To Enterprise software makers, my plea.

Excel hell is not an evil Microsoft plot, or some sort of madness that descends upon otherwise sane managers and knowledge workers when they open the PC.  It is the fault of enterprise software failing to provide an alternative.

Most of the users who use your software for a significant part of their day do so because they have to if they want to get paid: accounts payable experts, call centre agents, payroll administrators and returns clerks, for instance. They can’t get up in the morning and say, “Today, I’ll use Lawson or Oracle, because I didn’t really like the feel of the SAP application I used to process those invoices yesterday.”  Admin users are in an arranged marriage. On some rare occasions, love blossoms, especially in the payroll department. Most of the time though, they seethe with quiet loathing.

Most employees in an organization are voluntary users for the vast majority of processes. They don’t have to log onto the employee skills dashboard every week to check if their team is on track for their development goals. If once a year they log on to the HR application, complete the appraisals as fast as they can, and get out of there, they will. Many top sales people spend as little time as they possibility can in CRM systems.
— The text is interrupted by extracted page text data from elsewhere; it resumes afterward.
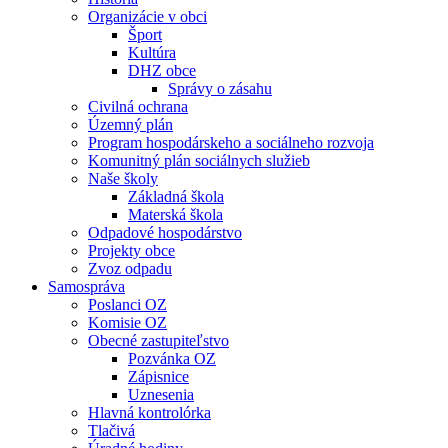
Organizácie v obci
Šport
Kultúra
DHZ obce
Správy o zásahu
Civilná ochrana
Územný plán
Program hospodárskeho a sociálneho rozvoja
Komunitný plán sociálnych služieb
Naše školy
Základná škola
Materská škola
Odpadové hospodárstvo
Projekty obce
Zvoz odpadu
Samospráva
Poslanci OZ
Komisie OZ
Obecné zastupiteľstvo
Pozvánka OZ
Zápisnice
Uznesenia
Hlavná kontrolórka
Tlačivá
Many poor salespeople spend considerable time logged onto CRM applications.

Now you can draw up long valid lists of reasons why enterprise applications are better for business processes than Excel (an ideal use for Excel). You can deliver fire and brimstone warnings about the damnation that is Excel hell (use Facebook to attract others to your cause).

Or you can ask yourself some hard questions about your own design thinking.

If you expect managers and knowledge workers to do serious value added work with your applications, rather than filling in the mandatory fields in travel expenses and fleeing back to email, then it is from the likes of Excel and Facebook that you must learn. Excel entices with simplicity for beginners and powerful freedom for experts. Facebook squeezes every drop out of the human desire to share and tell.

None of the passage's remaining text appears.